6. Last but not least, the kids should be scared to death of this
Kids are scared of a lot of stuff that’s not really scary. I’ll give you an example. When I was in third grade, our teacher gave us a reward for some mindless task and that reward happened to be a VHS viewing of the movie “Charlie and the Chocolate Factory”. I bawled my eyes out because I had seen portion of that movie at a neighbor’s house and it scared the shit out of me. I sat there and listened to headphones while the rest of the class watched a movie where a coked out of his gourd Gene Wilder put on a top hat and took five children who were complete strangers on a tour of his candy factory.
On second thought, I stand by my decision. Although I was embarrassed as hell at the time, now I understand. But this is different. There’s no “stop being a pussy” here…If you take your kid to a Pelicans game and they are frightened by King Cake Baby, you should treat them to a reward of their own…like going to see a real pro basketball game, or (I don’t know) not raising them in fucking New Orleans, Louisiana? Just a thought…
Your kid being scared of any New Orleans Pelicans mascot should be nothing to be ashamed of. In fact, it’s probably a sign that their decision making skills have progressed, and they’re ready to separate the baby-sitters of the world from the child-molesters that live in the house down the street where the lights are never on.

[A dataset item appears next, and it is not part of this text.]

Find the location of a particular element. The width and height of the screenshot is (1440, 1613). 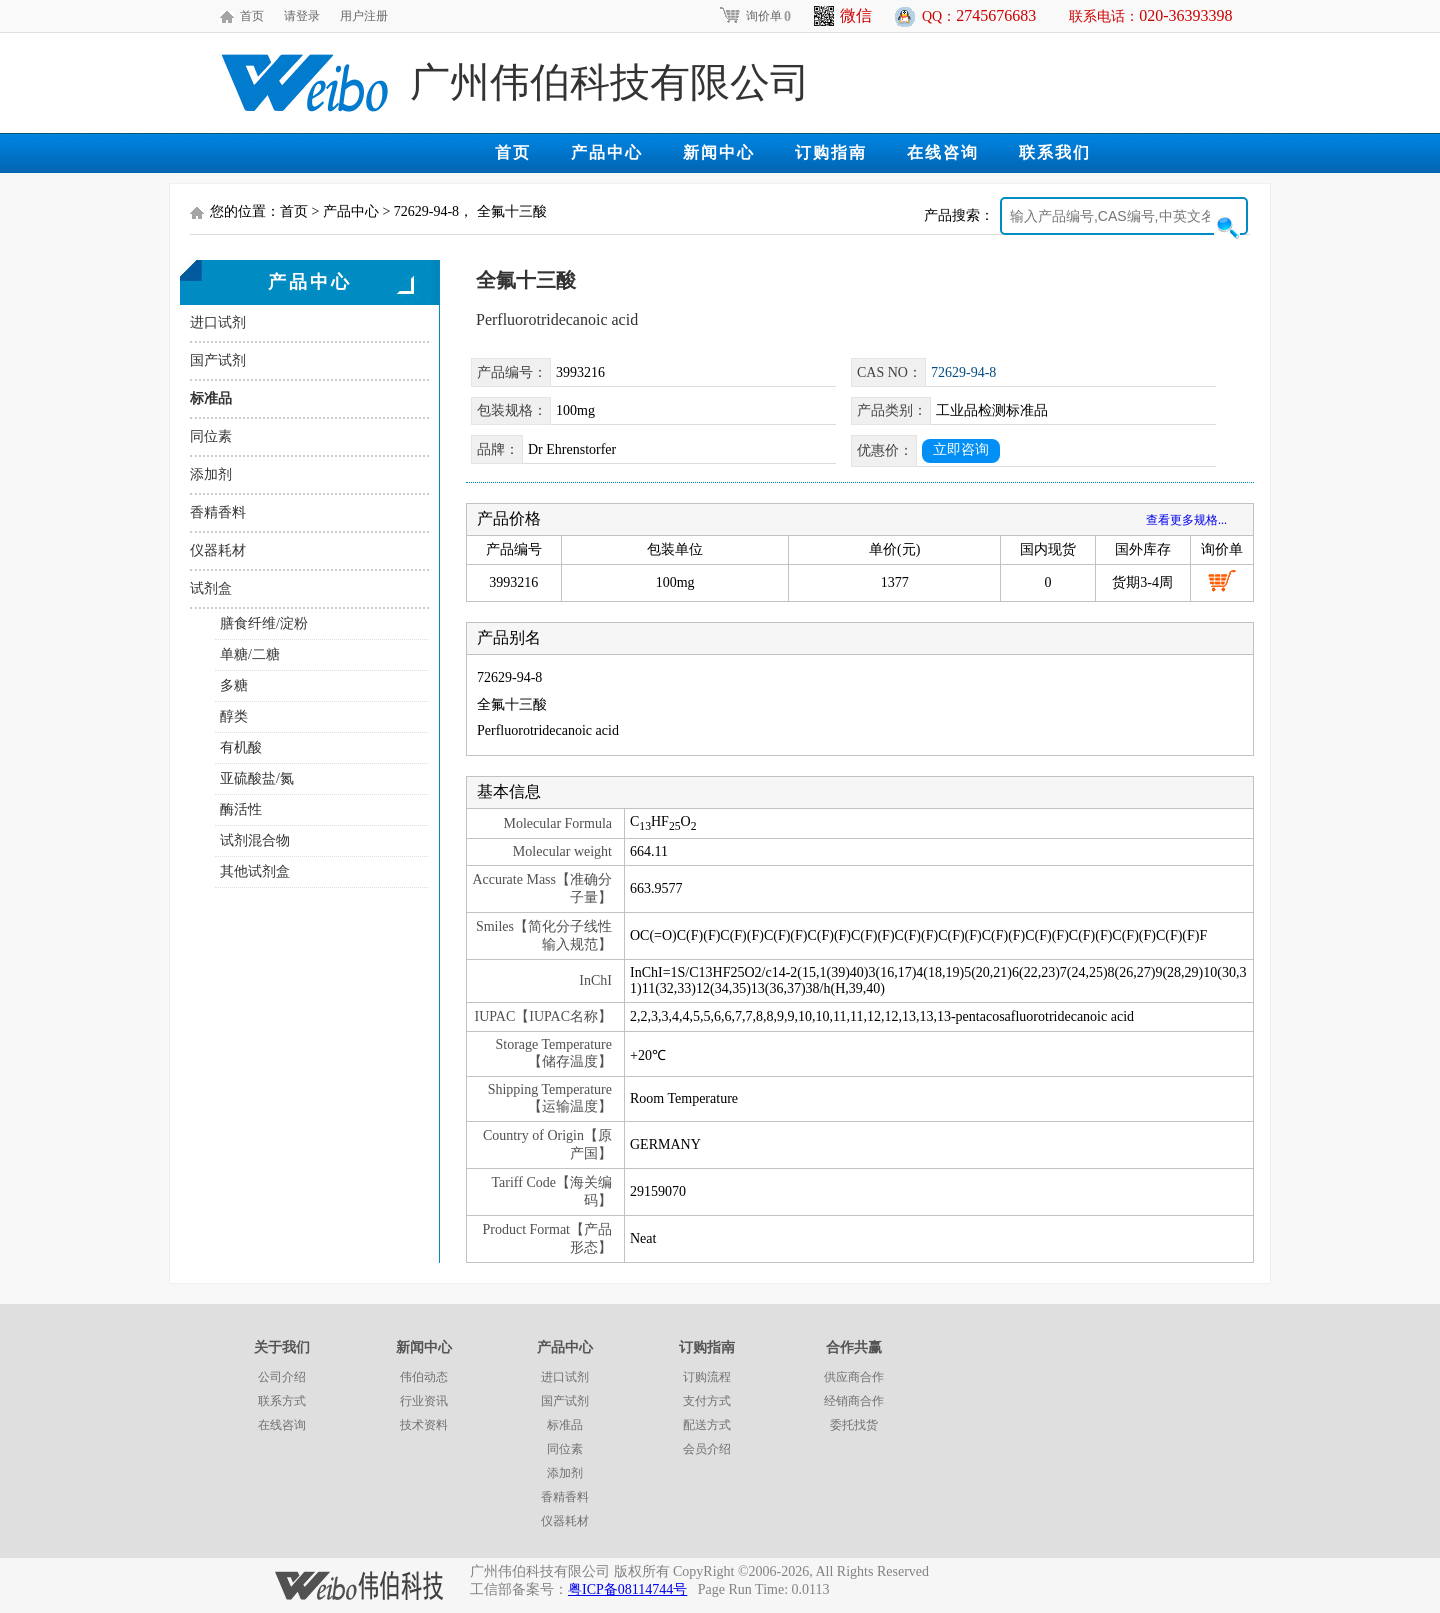 其他试剂盒 is located at coordinates (255, 871).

I remember back in the day VanOpdorp and Chowski went to work down at the Sugar Bowl one year. It was before the hurricane and all of the aftermath that followed in the Gulf Coast area. Chowski likes to take a lot of photographs and one of the more telling photographs from that trip was a picture he took at night of an empty stroller. It was posted on their fridge for years afterwards, and I wish I had it to post here because it’s one of the most disturbing things I’ve ever seen.
So being the curious guy that I am, I can’t help but wonder if the kid that was at one point in that stroller grew up to be the guy who now has to wear the baby costume at Pelicans games. It’s a longshot, but it’s an interesting thought nonetheless. But either way, I think we can all agree that this is horrifying to children and adults alike. People in sports marketing need to take a step back and ask themselves things like “What would I think about this if I had a real job and not a degree in sports marketing?”.
Maybe then King Cake Baby would never leave his crib.